The landlocked country has plunged deep into economic trouble since Western donors cut off all development assistance, amounting to several billion dollars annually, after the Taliban seized power in August 2021.

Donors have also slashed humanitarian funding for Afghanistan, prompting aid agencies to suspend critical funding for about 10 million Afghans facing acute food insecurity.

Taliban officials contend they are using domestic sources to try to bridge the chasm left by the withdrawal of foreign aid. Critics, however, contend that the Taliban have other intentions.

“What the Taliban see in these contracts is both cash and a diplomatic link to the Chinese government,” said Arian Sharifi, a lecturer at Princeton University’s School of Public and International Affairs.

Afghanistan’s untapped mineral wealth, estimated to be worth trillions of dollars, has historically struggled to attract foreign investment because of security concerns and a lack of infrastructure.

Work under a $3 billion contract signed in 2007 between China Metallurgical Group Corp. and the Afghan government for copper mining has yet to commence, despite a 25-year time frame.

This past January, another Chinese company, Xinjiang Central Asia Petroleum and Gas Company, pledged a $540 million investment until 2026 for oil extraction in northern Afghanistan.

Evading sanctions?

For over three decades, numerous Taliban leaders have remained on the United Nations’ terrorism sanctions list, barring them from foreign business and travel.

Several Western countries, including the United States, Canada and various European nations, have also imposed economic, banking and political sanctions on Taliban individuals and entities.

Spokespersons at the U.S. State and Treasury departments did not answer questions on whether the Taliban’s mining contracts with Chinese companies violated the existing sanctions regime.

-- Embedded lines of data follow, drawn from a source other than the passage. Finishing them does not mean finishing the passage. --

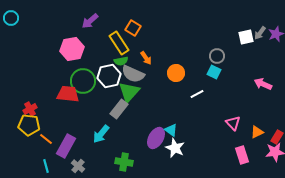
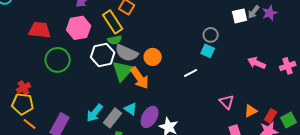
pink hexagon: (72, 49) -> (79, 28), moved
orange arrow: (146, 58) -> (140, 78), moved, size x1.6
orange circle: (176, 73) -> (153, 57), moved
green circle: (83, 81) -> (58, 60), moved
red trapezoid: (68, 94) -> (40, 30), moved
gray rectangle: (119, 109) -> (113, 118), moved
cyan triangle: (171, 130) -> (131, 109), moved
orange line: (46, 139) -> (30, 124), moved

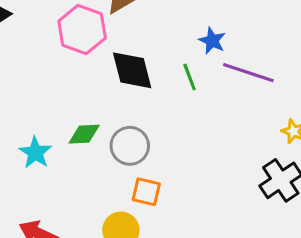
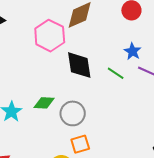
green line: (190, 77) -> (116, 73), turned -42
orange square: (146, 192) -> (80, 144), turned -36

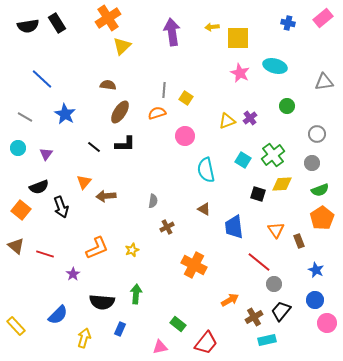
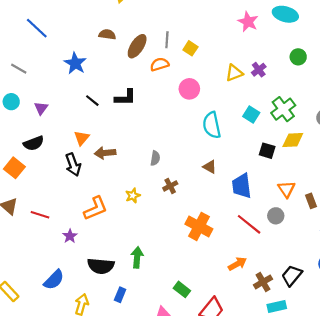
brown ellipse: (120, 112) -> (137, 46), moved
blue star: (65, 114) -> (75, 63), moved
black arrow: (61, 207) -> (73, 165), moved
yellow star: (132, 250) -> (133, 196), moved
red line: (259, 262) -> (249, 224), moved
gray circle: (274, 284) -> (276, 216), moved

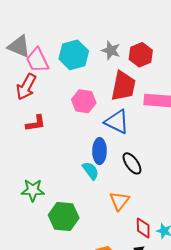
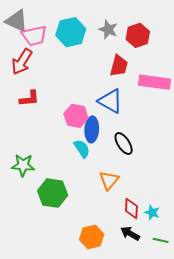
pink trapezoid: (37, 60) -> (34, 36), turned -80
red trapezoid: (123, 86) -> (119, 66), size x0.7
pink hexagon: (84, 101) -> (76, 116), moved

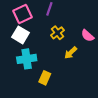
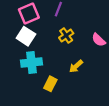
yellow arrow: (71, 53) -> (76, 66), moved

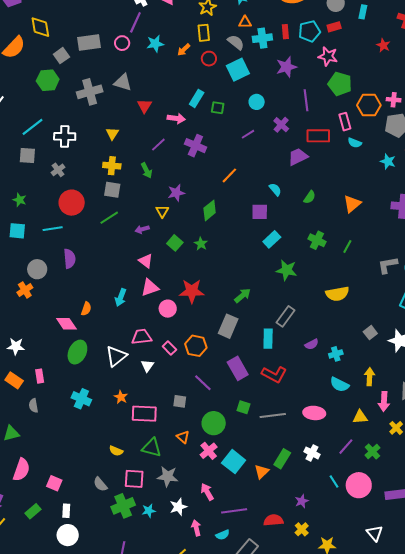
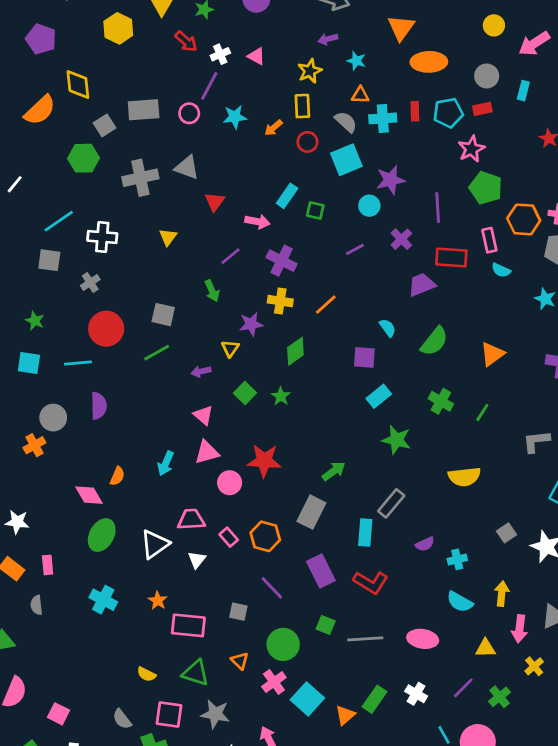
pink star: (328, 56) -> (471, 149), turned 30
purple star: (286, 67) -> (391, 180), moved
yellow cross: (112, 166) -> (280, 301), moved
green semicircle: (310, 197) -> (434, 341), size x1.6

“U.S. sanctions generally require U.S. persons and some foreign persons to comply,” said Alex Zerden, a fellow at the Center for a New American Security.

“A foreign company could be violating U.S. sanctions if the company engages in a transaction or dealing with a designated person and the transaction or dealing has a nexus to the United States,” Zerden told VOA.

U.S. sanctions do not necessarily apply to Chinese companies doing business with the Taliban as long as they avoid going through U.S. financial systems, experts say.

“When it comes to bilateral sanctions from the U.S. side, it’s basically that no U.S. entity, be it a company or an individual, is able to do anything with the Taliban. And that has nothing to do with other countries, because other countries don’t abide by bilateral sanctions,” said Princeton’s Sharifi.

China, however, has supported U.N. Security Council Resolution 1988 (2011), which calls on all member states to freeze Taliban assets and economic resources, deny their entry and transit, and prevent the sale, supply and transit of weapons to them.

The U.N. resolution, experts say, needs urgent revisions to respond to the realities in Afghanistan, where the Taliban function as the only governing body.

Like other regimes facing sanctions, the Taliban claim U.N. and U.S. sanctions primarily hurt ordinary people by limiting and weakening the national economy.

Stability

Last year, the U.S. government issued exemptions allowing certain commercial transactions with Afghanistan’s governing institutions, except those directly benefiting sanctioned Taliban individuals.

Graeme Smith, a senior analyst with the International Crisis Group, said as long as revenue from a business or contract does not go directly into the pockets of sanctioned Taliban officials, fees, taxes or royalties can be paid to the de facto Afghan government.

“In early 2022, the U.S. government specifically clarified that such agreements are permitted under American law,” Smith said, adding that Washington and its allies have strategic interests in the stability of the region, including in the economic revival.

Smith said the lingering effects of sanctions and other economic pressures have hobbled the Afghan banking system, complicating large-scale investments in mining and other sectors.

“Mining requires heavy investment up front, with years of work before profits flow. So, the investors are taking a risk, and making the assumption that the Taliban will guarantee stability and keep their side of the bargain,” he told VOA.

The Chinese Embassy in Washington and the foreign ministry in Beijing did not respond to requests for comment.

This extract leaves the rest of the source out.